Nepal

Die Aktivitäten von Ärzte ohne Grenzen bis 2009 im Überblick

Ärzte ohne Grenzen leistete seit dem Jahr 2002 Nothilfe für die Menschen, die von dem Konflikt zwischen der Regierung und der kommunistischen Partei Nepals betroffen waren. Dieser Konflikt dauerte von 1996 bis 2006. Es folgte eine gewalttätige Phase, die den chaotischen Friedensprozess begleitete. Ärzte ohne Grenzen arbeitete dort, wo die Hilfe am dringendsten nötig war. Dies schloss Basisgesundheitsversorgung, reproduktive Gesundheit sowie Wasser- und Sanitäraktivitäten ein.

Die Aktivitäten im Einzelnen (Auszug)

  • Trotz Nepals Kampf um politische Stabilität nach dem Friedensprozess verließ Ärzte ohne Grenzen Ende 2009 das Land, da Regierungs- und Entwicklungshilfe-Organisationen eine längerfristige Strategie verfolgen, um die medizinischen Bedürfnisse der Bevölkerung zu decken. Während des Jahres konzentrierte sich Ärzte ohne Grenzen daher in den laufenden Projekten vor allem auf die Qualifizierung von Fachkräften und Training am Arbeitsplatz. Die Teams qualifizierten ihre nepalesischen Kollegen in Sachen reproduktiver Gesundheit und setzten sich für einen besseren Zugang zu qualitativ hochwertiger Gesundheitsversorgung ein. Durch Radiowerbung und Aufklärung auf lokaler Ebene thematisierten sie auch den Missbrauch von Oxytoxin. Dieses Medikament, das bei Schwangeren Wehen stimuliert, wird weithin falsch angewendet. Dies kann zu Todesfällen bei Föten und Neugeborenen oder zum Gebärmutterriss führen. Das Medikament kann in kleinen Dosen sicher angewendet werden, wenn der Geburtstermin eines Kindes deutlich überschritten ist. In Nepal jedoch ist es üblich, hohe Dosen einzunehmen, um eine Geburt frühzeitig einzuleiten, insbesondere damit sie an einem wichtigen religiösen Datum stattfindet.

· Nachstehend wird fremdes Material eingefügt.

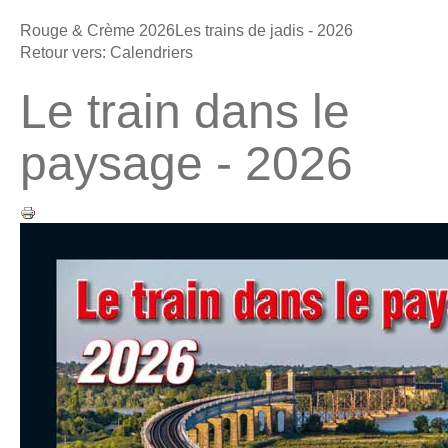
Rouge & Crème 2026
Les trains de jadis - 2026
Retour vers: Calendriers
Le train dans le
paysage - 2026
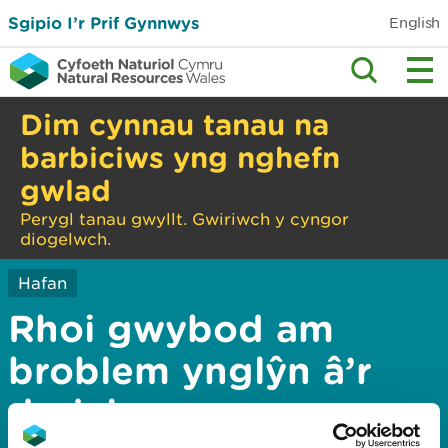
Sgipio I’r Prif Gynnwys
English
Dim cynnau tanau na
barbiciws yng nghefn
gwlad
Perygl tanau gwyllt. Gwiriwch y cyngor
diogelwch.
Hafan
Rhoi gwybod am
broblem ynglŷn â’r
dudalen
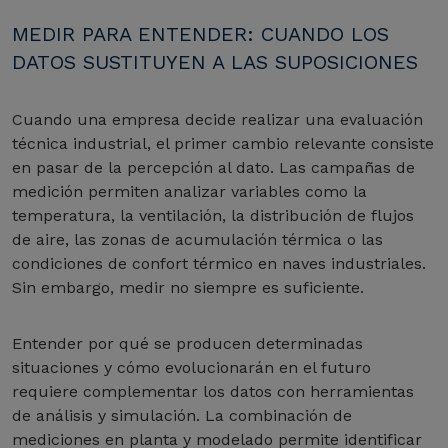
MEDIR PARA ENTENDER: CUANDO LOS
DATOS SUSTITUYEN A LAS SUPOSICIONES
Cuando una empresa decide realizar una evaluación
técnica industrial, el primer cambio relevante consiste
en pasar de la percepción al dato. Las campañas de
medición permiten analizar variables como la
temperatura, la ventilación, la distribución de flujos
de aire, las zonas de acumulación térmica o las
condiciones de confort térmico en naves industriales.
Sin embargo, medir no siempre es suficiente.
Entender por qué se producen determinadas
situaciones y cómo evolucionarán en el futuro
requiere complementar los datos con herramientas
de análisis y simulación. La combinación de
mediciones en planta y modelado permite identificar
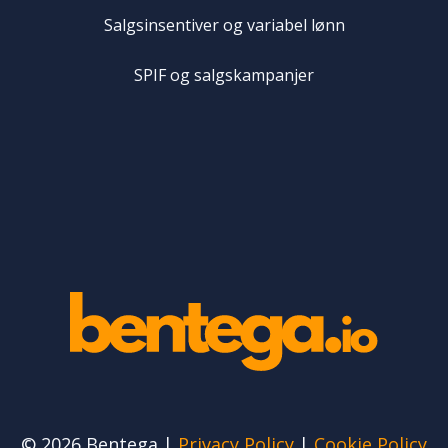
Salgsinsentiver og variabel lønn
SPIF og salgskampanjer
© 2026 Bentega |
Privacy Policy
|
Cookie Policy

  • Im Mai 2009 übergab Ärzte ohne Grenzen die Projekte in dem abgelegenen, gebirgigen Kalikot-Distrikt. Bis zu dem Zeitpunkt hatte Ärzte ohne Grenzen dort ambulante und stationäre medizinische Hilfe angeboten sowie Tuberkulose-Behandlung und Notdienste, die sich vor allem auf Schwangere und Kinder unter fünf Jahren konzentrierten. Im Jahr 2009 führten die Teams mehr als 10.000 Konsultationen und 192 Entbindungen durch.

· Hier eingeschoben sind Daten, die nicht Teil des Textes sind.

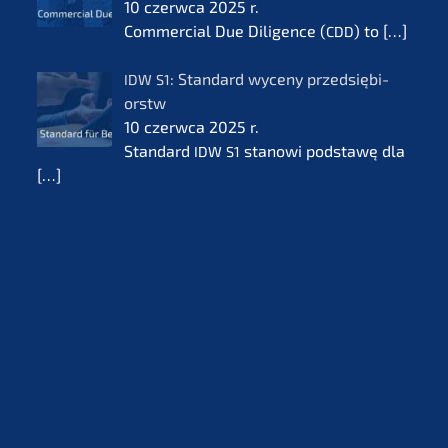
10 czerw­ca 2025 r.
Commer­cial Due Diligence (
) to
[…]
CDD
: Standard wyceny przedsię­bi­
IDW
S1
orstw
10 czerw­ca 2025 r.
Standard
stanowi podsta­wę dla
IDW
S1
[…]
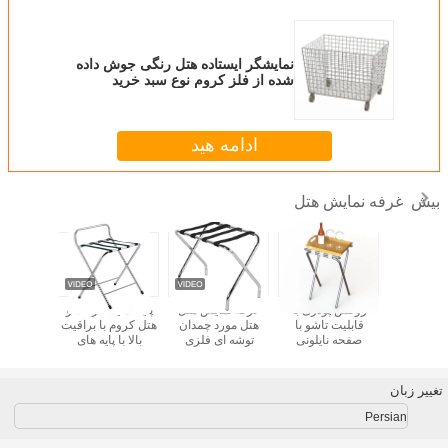
نمایشگر ایستاده هتل رنگی جوش داده
شده از فلز کروم نوع سبد خرید
ادامه هید
غرفه نمایش هتل
بیش
ارنده چمدان
روکش پودری با
غرفه نمایش هتل
پایه نمایشگر تاشو
پایه صفح
حکم هتل
قابلیت تاشو با
هتل مورد چمدان
هتل کروم با براقیت
واگن برقی
صفحه نایلونی
توشه ای فلزی
بالا با پایه های
تار نایل
جمع آوری
مشکی
پلاستیکی
دان
تغییر زبان
Persian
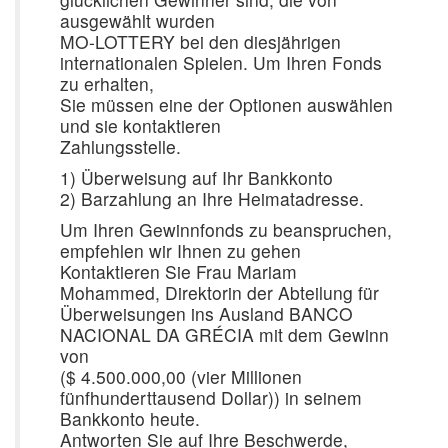
ausgewählt wurden
MO-LOTTERY bei den diesjährigen
internationalen Spielen. Um Ihren Fonds
zu erhalten,
Sie müssen eine der Optionen auswählen
und sie kontaktieren
Zahlungsstelle.
1) Überweisung auf Ihr Bankkonto
2) Barzahlung an Ihre Heimatadresse.
Um Ihren Gewinnfonds zu beanspruchen,
empfehlen wir Ihnen zu gehen
Kontaktieren Sie Frau Mariam
Mohammed, Direktorin der Abteilung für
Überweisungen ins Ausland BANCO
NACIONAL DA GRÉCIA mit dem Gewinn
von
($ 4.500.000,00 (vier Millionen
fünfhunderttausend Dollar)) in seinem
Bankkonto heute.
Antworten Sie auf Ihre Beschwerde,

  • Im Dezember übergaben die Mitarbeiter das letzte Projekt in der Terai-Region. Auch hier boten sie kostenlos basismedizinische Hilfe, Notdienste, Schwangerenversorgung und die Behandlung von akut mangelernährten Kindern an. In den Gebieten, in denen es zu internen Konflikten kam, fuhren die Teams mit mobilen Kliniken in die am meisten vernachlässigten Gebiete und brachten behandlungsbedürftige Patienten in das von Ärzte ohne Grenzen unterstützte Distriktkrankenhaus von Gaur. Die Teams gaben mehr als 10.000 Sprechstunden und halfen bei rund 1.300 Entbindungen.

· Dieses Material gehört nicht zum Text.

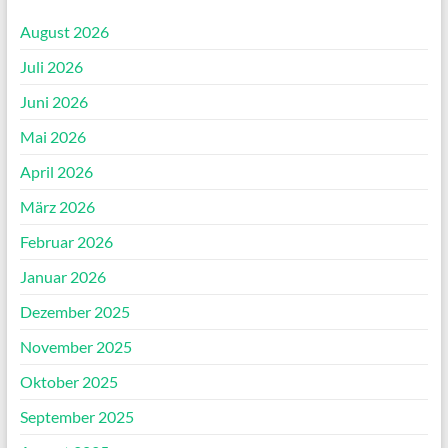
August 2026
Juli 2026
Juni 2026
Mai 2026
April 2026
März 2026
Februar 2026
Januar 2026
Dezember 2025
November 2025
Oktober 2025
September 2025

  • In beiden Distrikten hinterließ Ärzte ohne Grenzen eine verbesserte Versorgung von Müttern und Neugeboren sowie trainiertes Personal. Seit dem Jahr 2002 leisteten die Teams mehr als 30.000 Konsultationen, führten vorgeburtliche Untersuchungen bei 6.000 Frauen durch und behandelten 2.000 mangelernährte Kinder.
Ärzte ohne Grenzen arbeitete seit 2002 in Nepal.